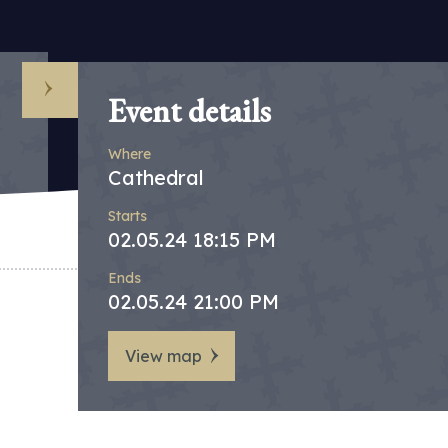
Event details
Where
Cathedral
Starts
02.05.24 18:15 PM
Ends
02.05.24 21:00 PM
View map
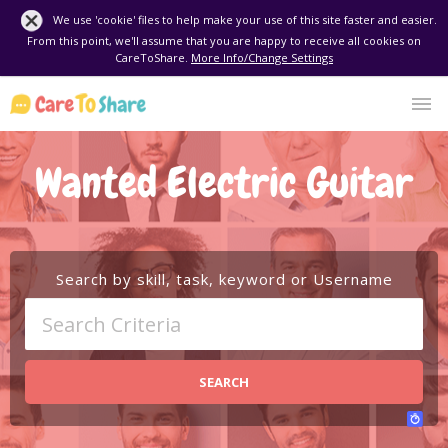
We use 'cookie' files to help make your use of this site faster and easier.
From this point, we'll assume that you are happy to receive all cookies on
CareToShare.
More Info/Change Settings
Wanted Electric Guitar
Search by skill, task, keyword or Username
SEARCH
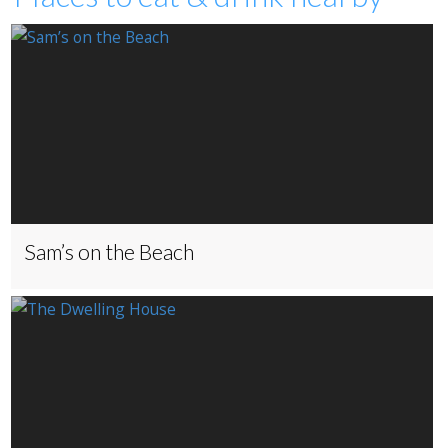
Sam’s on the Beach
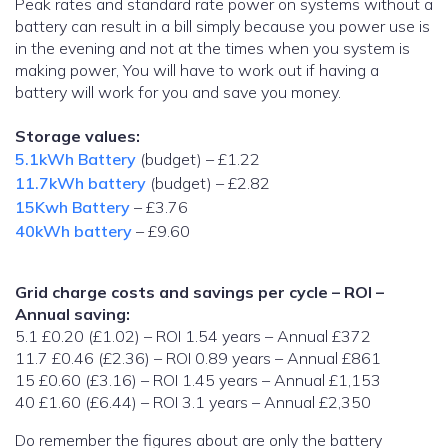
Peak rates and standard rate power on systems without a
battery can result in a bill simply because you power use is
in the evening and not at the times when you system is
making power, You will have to work out if having a
battery will work for you and save you money.
Storage values:
5.1kWh Battery
(budget) – £1.22
11.7kWh battery
(budget) – £2.82
15Kwh Battery
– £3.76
40kWh battery
– £9.60
Grid charge costs and savings per cycle – ROI –
Annual saving:
5.1 £0.20 (£1.02) – ROI 1.54 years – Annual £372
11.7 £0.46 (£2.36) – ROI 0.89 years – Annual £861
15 £0.60 (£3.16) – ROI 1.45 years – Annual £1,153
40 £1.60 (£6.44) – ROI 3.1 years – Annual £2,350
Do remember the figures about are only the battery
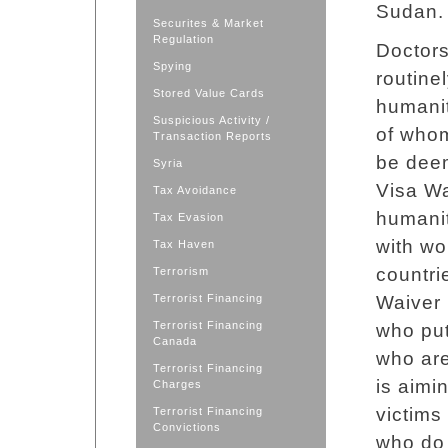
Sudan.
Securites & Market
Regulation
Doctors
Spying
routinel
Stored Value Cards
humanit
Suspicious Activity /
of whom
Transaction Reports
be deem
Syria
Visa W
Tax Avoidance
humanit
Tax Evasion
with wo
Tax Haven
countri
Terrorism
Terrorist Financing
Waiver 
Terrorist Financing
who put
Canada
who are
Terrorist Financing
is aimi
Charges
victims
Terrorist Financing
Convictions
who do 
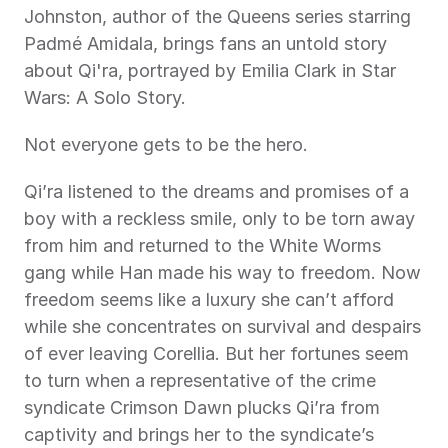
Johnston, author of the Queens series starring 
Padmé Amidala, brings fans an untold story 
about Qi'ra, portrayed by Emilia Clark in Star 
Wars: A Solo Story. 
Not everyone gets to be the hero. 
Qi’ra listened to the dreams and promises of a 
boy with a reckless smile, only to be torn away 
from him and returned to the White Worms 
gang while Han made his way to freedom. Now 
freedom seems like a luxury she can’t afford 
while she concentrates on survival and despairs 
of ever leaving Corellia. But her fortunes seem 
to turn when a representative of the crime 
syndicate Crimson Dawn plucks Qi’ra from 
captivity and brings her to the syndicate’s 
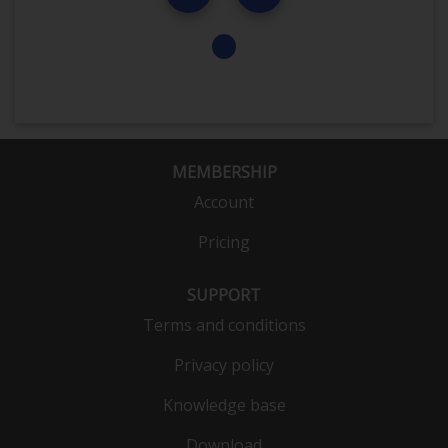
MEMBERSHIP
Account
Pricing
SUPPORT
Terms and conditions
Privacy policy
Knowledge base
Download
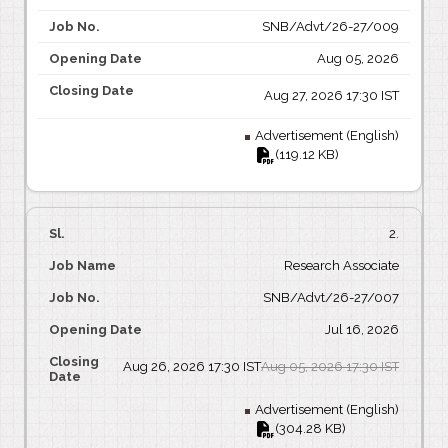
SNB/Advt/26-27/009
Aug 05, 2026
Aug 27, 2026 17:30 IST
Advertisement (English)
(119.12 KB)
2.
Research Associate
SNB/Advt/26-27/007
Jul 16, 2026
Aug 26, 2026 17:30 IST
Aug 05, 2026 17:30 IST
Advertisement (English)
(304.28 KB)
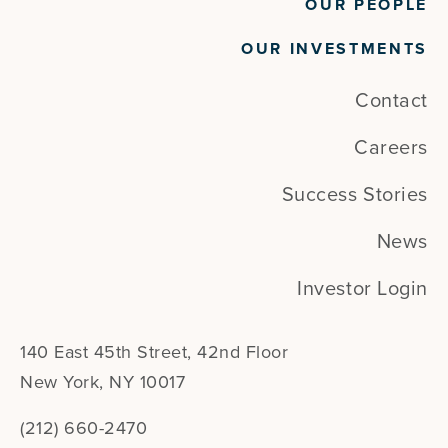
OUR PEOPLE
OUR INVESTMENTS
Contact
Careers
Success Stories
News
Investor Login
140 East 45th Street, 42nd Floor
New York, NY 10017
(212) 660-2470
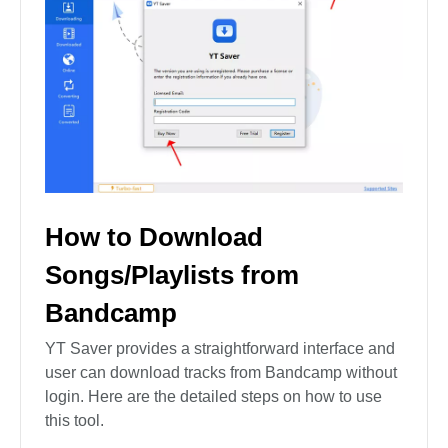
How to Download
Songs/Playlists from
Bandcamp
YT Saver provides a straightforward interface and
user can download tracks from Bandcamp without
login. Here are the detailed steps on how to use
this tool.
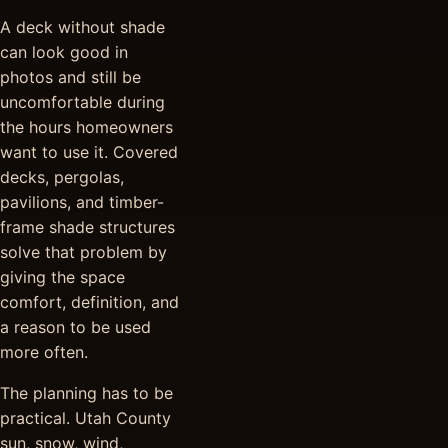
A deck without shade
can look good in
photos and still be
uncomfortable during
the hours homeowners
want to use it. Covered
decks, pergolas,
pavilions, and timber-
frame shade structures
solve that problem by
giving the space
comfort, definition, and
a reason to be used
more often.
The planning has to be
practical. Utah County
sun, snow, wind,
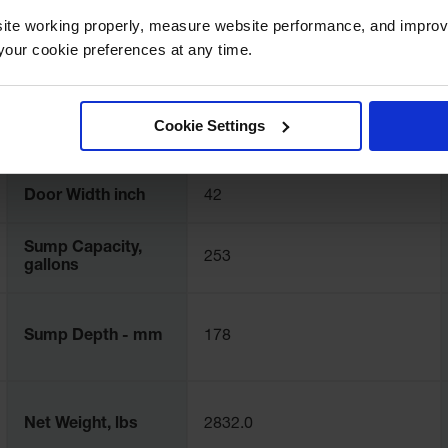
Dimensions, mm
2591mm D
ite working properly, measure website performance, and improv
our cookie preferences at any time.
Base Capacity, kg
5443.1
Cookie Settings
Door Hinge
Right
Door Width inch
42
Sump Capacity,
253
gallons
Sump Depth - mm
178
Net Weight, lbs
2832.0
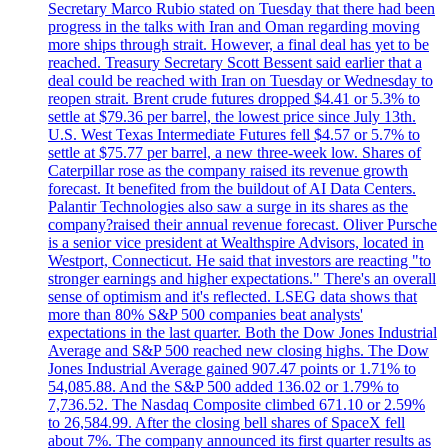
Secretary Marco Rubio stated on Tuesday that there had been
progress in the talks with Iran and Oman regarding moving
more ships through strait. However, a final deal has yet to be
reached. Treasury Secretary Scott Bessent said earlier that a
deal could be reached with Iran on Tuesday or Wednesday to
reopen strait. Brent crude futures dropped $4.41 or 5.3% to
settle at $79.36 per barrel, the lowest price since July 13th.
U.S. West Texas Intermediate Futures fell $4.57 or 5.7% to
settle at $75.77 per barrel, a new three-week low. Shares of
Caterpillar rose as the company raised its revenue growth
forecast. It benefited from the buildout of AI Data Centers.
Palantir Technologies also saw a surge in its shares as the
company?raised their annual revenue forecast. Oliver Pursche
is a senior vice president at Wealthspire Advisors, located in
Westport, Connecticut. He said that investors are reacting "to
stronger earnings and higher expectations." There's an overall
sense of optimism and it's reflected. LSEG data shows that
more than 80% S&P 500 companies beat analysts'
expectations in the last quarter. Both the Dow Jones Industrial
Average and S&P 500 reached new closing highs. The Dow
Jones Industrial Average gained 907.47 points or 1.71% to
54,085.88. And the S&P 500 added 136.02 or 1.79% to
7,736.52. The Nasdaq Composite climbed 671.10 or 2.59%
to 26,584.99. After the closing bell shares of SpaceX fell
about 7%. The company announced its first quarter results as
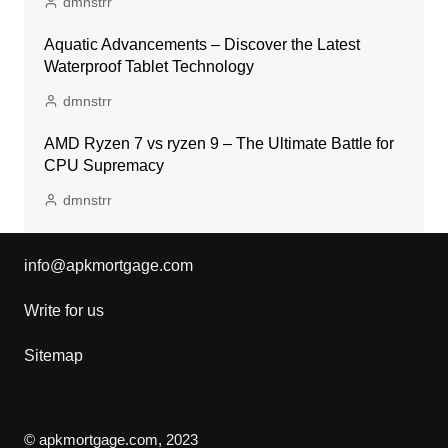
dmnstrr
Aquatic Advancements – Discover the Latest
Waterproof Tablet Technology
dmnstrr
AMD Ryzen 7 vs ryzen 9 – The Ultimate Battle for
CPU Supremacy
dmnstrr
info@apkmortgage.com
Write for us
Sitemap
© apkmortgage.com, 2023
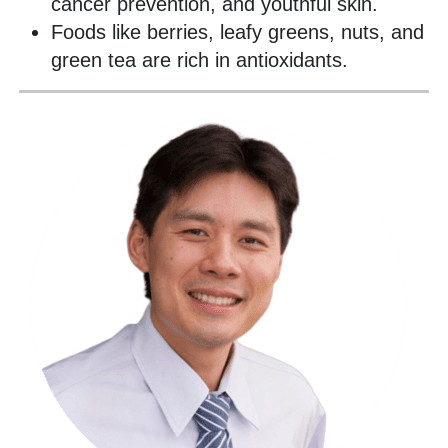
cancer prevention, and youthful skin.
Foods like berries, leafy greens, nuts, and
green tea are rich in antioxidants.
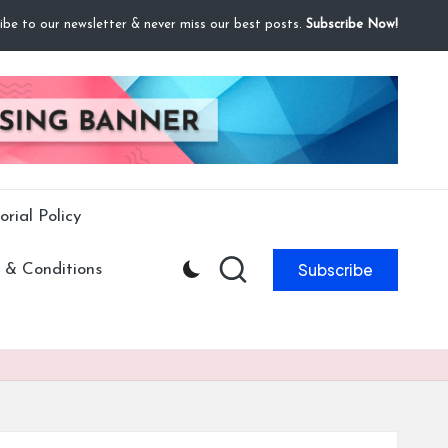
ibe to our newsletter & never miss our best posts.
Subscribe Now!
orial Policy
Subscribe
 & Conditions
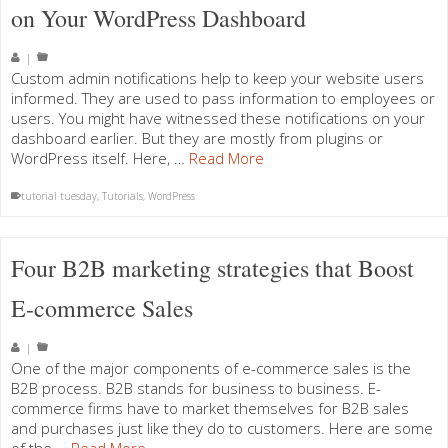
on Your WordPress Dashboard
|
Custom admin notifications help to keep your website users
informed. They are used to pass information to employees or
users. You might have witnessed these notifications on your
dashboard earlier. But they are mostly from plugins or
WordPress itself. Here, …
Read More
tutorial tuesday
,
Tutorials
,
WordPress
Four B2B marketing strategies that Boost
E-commerce Sales
|
One of the major components of e-commerce sales is the
B2B process. B2B stands for business to business. E-
commerce firms have to market themselves for B2B sales
and purchases just like they do to customers. Here are some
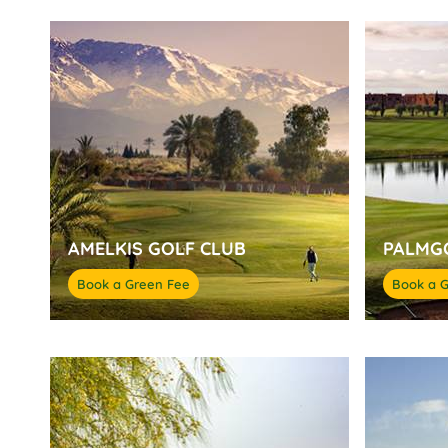
AMELKIS GOLF CLUB
PALMG
Book a Green Fee
Book a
________________________________________
Where a line of the material holds the word "deal", copy that line.

more ships through strait. However, a final deal has yet to be
deal could be reached with Iran on Tuesday or Wednesday to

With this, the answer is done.